- Golden Collection DVD cover
- Traditional Chinese: 咖喱辣椒
- Simplified Chinese: 咖喱辣椒
- Hanyu Pinyin: Gālí Làjiāo
- Jyutping: Gaa3 Lei1 Laat6 Ziu1
- Directed by: Blackie Ko
- Written by: James Yuen
- Produced by: Peter Chan
- Starring: Jacky Cheung Stephen Chow Ann Bridgewater Eric Tsang
- Cinematography: Andrew Lau
- Edited by: Chan Kei-hop
- Music by: Richard Lo
- Production company: Movie Impact
- Distributed by: Newport Entertainment
- Release date: 24 May 1990;
- Running time: 96 minutes
- Country: Hong Kong
- Language: Cantonese
- Box office: HK$15,777,856

= Curry and Pepper =

1990 Hong Kong film by Blackie Ko

Curry and Pepper is a 1990 Hong Kong action comedy film directed by Blackie Ko and starring Jacky Cheung and Stephen Chow. This film is Cheung and Chow's second film collaboration after the 1988 film, Faithfully Yours.

==Plot==
Curry and Pepper are two CID detectives who do not take their jobs seriously. When newspaper reporter Joey Law decides to film a documentary about daily police life, she chooses to film Curry and Pepper. As Curry and Pepper fight for Joey's affection, their friendship is seriously jeopardised. Eventually, the two reconcile and work together to take down a vicious hit man named Abalone.
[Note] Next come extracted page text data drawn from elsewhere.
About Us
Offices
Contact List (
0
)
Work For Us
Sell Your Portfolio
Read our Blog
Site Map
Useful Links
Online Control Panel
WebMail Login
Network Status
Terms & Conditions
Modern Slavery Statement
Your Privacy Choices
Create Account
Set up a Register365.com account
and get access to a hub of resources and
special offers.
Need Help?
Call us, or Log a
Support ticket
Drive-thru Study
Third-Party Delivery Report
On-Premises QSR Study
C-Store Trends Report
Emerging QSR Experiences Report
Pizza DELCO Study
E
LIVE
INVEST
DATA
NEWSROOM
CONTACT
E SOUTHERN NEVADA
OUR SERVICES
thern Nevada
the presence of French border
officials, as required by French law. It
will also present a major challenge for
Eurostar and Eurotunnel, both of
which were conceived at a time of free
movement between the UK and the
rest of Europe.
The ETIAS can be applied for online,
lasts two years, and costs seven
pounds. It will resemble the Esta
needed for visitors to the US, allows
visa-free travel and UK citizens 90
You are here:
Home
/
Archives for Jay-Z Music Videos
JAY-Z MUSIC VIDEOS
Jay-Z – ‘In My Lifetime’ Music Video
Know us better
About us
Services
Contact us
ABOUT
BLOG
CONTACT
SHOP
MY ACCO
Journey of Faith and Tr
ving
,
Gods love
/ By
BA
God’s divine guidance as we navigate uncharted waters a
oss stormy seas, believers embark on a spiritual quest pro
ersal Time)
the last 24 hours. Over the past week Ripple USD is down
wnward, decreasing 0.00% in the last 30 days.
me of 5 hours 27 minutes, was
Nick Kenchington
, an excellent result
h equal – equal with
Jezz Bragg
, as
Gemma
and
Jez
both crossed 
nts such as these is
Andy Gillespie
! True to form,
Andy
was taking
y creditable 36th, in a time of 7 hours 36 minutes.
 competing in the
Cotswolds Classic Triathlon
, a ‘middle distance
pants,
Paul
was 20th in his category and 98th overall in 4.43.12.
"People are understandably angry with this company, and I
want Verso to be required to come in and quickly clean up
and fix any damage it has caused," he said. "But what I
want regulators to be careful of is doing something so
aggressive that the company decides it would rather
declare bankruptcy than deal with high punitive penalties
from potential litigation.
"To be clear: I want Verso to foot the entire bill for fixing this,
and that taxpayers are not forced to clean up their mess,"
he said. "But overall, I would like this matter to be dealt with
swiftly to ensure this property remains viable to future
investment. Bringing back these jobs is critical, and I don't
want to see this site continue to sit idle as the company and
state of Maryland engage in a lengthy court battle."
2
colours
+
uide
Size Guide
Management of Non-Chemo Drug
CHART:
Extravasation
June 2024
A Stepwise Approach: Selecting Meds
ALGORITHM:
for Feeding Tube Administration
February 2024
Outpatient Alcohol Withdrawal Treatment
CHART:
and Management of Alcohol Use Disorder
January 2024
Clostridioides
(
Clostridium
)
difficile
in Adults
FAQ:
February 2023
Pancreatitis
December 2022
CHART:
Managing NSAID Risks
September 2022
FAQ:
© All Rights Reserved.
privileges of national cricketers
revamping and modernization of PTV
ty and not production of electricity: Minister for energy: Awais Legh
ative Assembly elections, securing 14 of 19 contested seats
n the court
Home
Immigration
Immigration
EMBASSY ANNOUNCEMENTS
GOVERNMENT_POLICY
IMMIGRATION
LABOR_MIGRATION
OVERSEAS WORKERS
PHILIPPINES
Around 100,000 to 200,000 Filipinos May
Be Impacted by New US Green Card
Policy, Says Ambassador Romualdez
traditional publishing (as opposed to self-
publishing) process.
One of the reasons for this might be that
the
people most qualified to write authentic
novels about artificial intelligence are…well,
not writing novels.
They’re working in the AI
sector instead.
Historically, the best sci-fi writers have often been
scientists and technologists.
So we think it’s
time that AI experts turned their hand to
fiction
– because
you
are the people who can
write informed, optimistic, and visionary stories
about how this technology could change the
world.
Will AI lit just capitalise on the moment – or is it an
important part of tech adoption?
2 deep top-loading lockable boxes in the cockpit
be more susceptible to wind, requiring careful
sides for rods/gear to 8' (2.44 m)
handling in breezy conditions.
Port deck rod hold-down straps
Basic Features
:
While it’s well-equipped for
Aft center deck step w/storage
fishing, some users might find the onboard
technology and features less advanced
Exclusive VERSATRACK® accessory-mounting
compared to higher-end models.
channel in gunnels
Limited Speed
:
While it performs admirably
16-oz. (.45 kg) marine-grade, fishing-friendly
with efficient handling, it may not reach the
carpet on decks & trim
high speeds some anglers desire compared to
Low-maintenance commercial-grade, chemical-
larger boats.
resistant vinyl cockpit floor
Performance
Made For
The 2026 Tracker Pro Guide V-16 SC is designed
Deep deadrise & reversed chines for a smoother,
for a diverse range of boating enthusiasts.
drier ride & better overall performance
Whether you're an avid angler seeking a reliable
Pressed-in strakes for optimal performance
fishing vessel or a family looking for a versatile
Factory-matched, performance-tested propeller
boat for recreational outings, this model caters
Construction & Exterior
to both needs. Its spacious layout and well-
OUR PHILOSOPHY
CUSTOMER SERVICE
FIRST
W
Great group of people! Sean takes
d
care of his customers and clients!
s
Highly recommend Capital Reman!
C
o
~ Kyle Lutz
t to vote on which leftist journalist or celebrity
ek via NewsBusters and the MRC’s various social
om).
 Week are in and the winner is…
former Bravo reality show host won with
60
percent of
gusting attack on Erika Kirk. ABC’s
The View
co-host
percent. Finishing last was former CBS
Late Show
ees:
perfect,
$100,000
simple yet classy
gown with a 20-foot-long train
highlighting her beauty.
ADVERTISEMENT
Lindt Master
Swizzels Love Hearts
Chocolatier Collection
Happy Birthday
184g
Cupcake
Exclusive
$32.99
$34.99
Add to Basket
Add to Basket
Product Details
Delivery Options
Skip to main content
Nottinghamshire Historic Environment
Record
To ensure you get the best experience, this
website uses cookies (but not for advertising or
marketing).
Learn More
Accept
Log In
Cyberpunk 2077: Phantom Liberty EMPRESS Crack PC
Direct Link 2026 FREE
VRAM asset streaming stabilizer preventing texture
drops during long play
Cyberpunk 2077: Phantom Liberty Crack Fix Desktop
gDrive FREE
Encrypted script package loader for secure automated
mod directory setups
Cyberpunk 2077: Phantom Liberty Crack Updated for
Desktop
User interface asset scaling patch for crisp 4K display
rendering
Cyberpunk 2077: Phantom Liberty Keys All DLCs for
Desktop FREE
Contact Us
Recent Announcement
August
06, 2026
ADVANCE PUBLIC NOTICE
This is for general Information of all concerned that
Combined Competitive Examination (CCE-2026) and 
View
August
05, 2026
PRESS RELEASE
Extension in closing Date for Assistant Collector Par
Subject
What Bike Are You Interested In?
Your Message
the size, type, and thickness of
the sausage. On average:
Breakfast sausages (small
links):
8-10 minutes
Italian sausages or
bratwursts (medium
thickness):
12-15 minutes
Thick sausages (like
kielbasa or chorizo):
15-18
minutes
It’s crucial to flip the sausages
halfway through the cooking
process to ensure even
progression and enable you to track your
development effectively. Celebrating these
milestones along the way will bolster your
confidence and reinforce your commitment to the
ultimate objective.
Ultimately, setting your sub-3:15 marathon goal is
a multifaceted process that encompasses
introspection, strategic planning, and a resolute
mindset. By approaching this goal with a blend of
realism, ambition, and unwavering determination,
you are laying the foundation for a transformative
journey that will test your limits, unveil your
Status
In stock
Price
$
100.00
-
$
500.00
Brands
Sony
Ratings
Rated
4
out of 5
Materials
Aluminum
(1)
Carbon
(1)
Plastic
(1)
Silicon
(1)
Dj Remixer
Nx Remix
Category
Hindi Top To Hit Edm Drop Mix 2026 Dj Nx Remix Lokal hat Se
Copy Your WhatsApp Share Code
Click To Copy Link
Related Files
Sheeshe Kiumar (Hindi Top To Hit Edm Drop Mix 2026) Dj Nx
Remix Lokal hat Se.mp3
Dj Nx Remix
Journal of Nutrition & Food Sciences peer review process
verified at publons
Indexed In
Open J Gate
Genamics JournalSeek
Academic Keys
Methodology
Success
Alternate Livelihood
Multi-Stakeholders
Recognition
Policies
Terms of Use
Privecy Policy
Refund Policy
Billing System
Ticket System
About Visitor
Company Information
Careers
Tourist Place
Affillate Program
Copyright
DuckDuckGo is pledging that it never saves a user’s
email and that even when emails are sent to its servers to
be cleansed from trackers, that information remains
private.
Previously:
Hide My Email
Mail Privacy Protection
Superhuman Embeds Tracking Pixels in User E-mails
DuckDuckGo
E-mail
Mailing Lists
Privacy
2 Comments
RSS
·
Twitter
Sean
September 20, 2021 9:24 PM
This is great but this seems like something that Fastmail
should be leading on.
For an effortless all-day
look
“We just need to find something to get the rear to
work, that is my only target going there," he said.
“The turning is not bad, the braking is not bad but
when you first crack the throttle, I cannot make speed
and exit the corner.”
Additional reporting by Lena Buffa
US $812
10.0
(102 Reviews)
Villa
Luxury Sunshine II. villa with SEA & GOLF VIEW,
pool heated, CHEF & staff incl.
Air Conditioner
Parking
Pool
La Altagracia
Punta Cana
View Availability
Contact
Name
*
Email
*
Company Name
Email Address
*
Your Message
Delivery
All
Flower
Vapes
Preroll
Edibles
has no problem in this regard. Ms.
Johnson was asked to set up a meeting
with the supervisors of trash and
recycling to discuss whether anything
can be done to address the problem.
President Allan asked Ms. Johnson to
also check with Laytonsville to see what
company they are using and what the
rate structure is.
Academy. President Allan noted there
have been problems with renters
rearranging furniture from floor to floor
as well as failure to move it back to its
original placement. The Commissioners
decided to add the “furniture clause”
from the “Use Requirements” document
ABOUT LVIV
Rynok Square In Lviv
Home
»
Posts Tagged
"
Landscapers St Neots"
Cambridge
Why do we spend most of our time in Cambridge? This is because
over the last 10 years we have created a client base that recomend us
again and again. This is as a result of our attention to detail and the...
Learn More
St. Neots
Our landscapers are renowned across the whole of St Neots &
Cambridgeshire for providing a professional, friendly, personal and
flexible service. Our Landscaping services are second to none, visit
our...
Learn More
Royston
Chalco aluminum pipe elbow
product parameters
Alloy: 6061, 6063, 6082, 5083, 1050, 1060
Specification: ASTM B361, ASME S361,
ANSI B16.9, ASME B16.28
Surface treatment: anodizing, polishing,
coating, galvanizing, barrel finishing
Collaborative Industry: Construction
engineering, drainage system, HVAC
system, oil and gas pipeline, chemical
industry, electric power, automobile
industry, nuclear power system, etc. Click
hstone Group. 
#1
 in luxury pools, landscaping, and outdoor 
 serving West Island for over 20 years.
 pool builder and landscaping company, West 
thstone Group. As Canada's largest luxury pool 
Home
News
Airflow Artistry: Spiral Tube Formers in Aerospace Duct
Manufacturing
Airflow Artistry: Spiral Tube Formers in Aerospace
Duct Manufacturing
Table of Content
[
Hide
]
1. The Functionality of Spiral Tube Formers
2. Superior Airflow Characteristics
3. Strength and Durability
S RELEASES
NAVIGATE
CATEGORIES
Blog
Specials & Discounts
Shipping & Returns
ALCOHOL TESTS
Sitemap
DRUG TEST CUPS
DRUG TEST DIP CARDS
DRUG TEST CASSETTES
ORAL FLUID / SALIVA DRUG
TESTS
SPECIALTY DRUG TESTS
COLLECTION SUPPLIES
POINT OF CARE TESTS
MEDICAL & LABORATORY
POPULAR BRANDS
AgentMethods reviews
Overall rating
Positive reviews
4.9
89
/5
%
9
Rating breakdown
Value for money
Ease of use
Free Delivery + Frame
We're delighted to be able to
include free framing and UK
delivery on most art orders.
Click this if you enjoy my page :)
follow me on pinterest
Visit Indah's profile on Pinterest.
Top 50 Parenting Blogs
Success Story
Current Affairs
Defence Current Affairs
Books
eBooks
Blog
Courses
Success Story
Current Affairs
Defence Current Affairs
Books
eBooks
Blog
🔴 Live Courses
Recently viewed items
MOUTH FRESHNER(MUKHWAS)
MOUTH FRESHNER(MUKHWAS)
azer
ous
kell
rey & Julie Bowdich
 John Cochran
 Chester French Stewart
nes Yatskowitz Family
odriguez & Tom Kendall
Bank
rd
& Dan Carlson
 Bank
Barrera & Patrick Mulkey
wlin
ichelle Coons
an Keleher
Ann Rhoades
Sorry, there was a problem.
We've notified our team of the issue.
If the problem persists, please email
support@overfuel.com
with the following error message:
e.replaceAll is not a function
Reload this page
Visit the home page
Later, they are dealing against North Korea Communists and kill them all for entering Hong Kong for with no permission.

==Cast==

| Name | Role |
|---|---|
| Jacky Cheung | as Curry (Wong Ka-lei) |
| Stephen Chow | as Pepper (Chiu Man-keung) |
| Blackie Ko | as Abalone |
| John Shum | as Chin Wontons |
| Barry Wong | as Chief Inspector Chow |
| Fruit Chan | as Kuo |
| Eric Tsang | as Ten |
| Ann Bridgewater [sv] | as Joey Law |
| Chow Mei-yan | as Anna |
| Michael Dinga | as Chief Inspector Ma |
| Billy Ching | as Dog |
| Fung Yuen-chi | as General |
| Lau Yuk-kei | as General's killer |
| Szeto Chi-keung | as General's killer |
| Garry Chan | as Druggy Ma Chen |
| Cheung Ying-wah | as Drug Addict Chuen |
| Yeung Wan-king | as Bearded burglar |

==Box office==
This film grossed HK$15,777,856 in its theatrical run in Hong Kong from 24 May to 29 June 1990.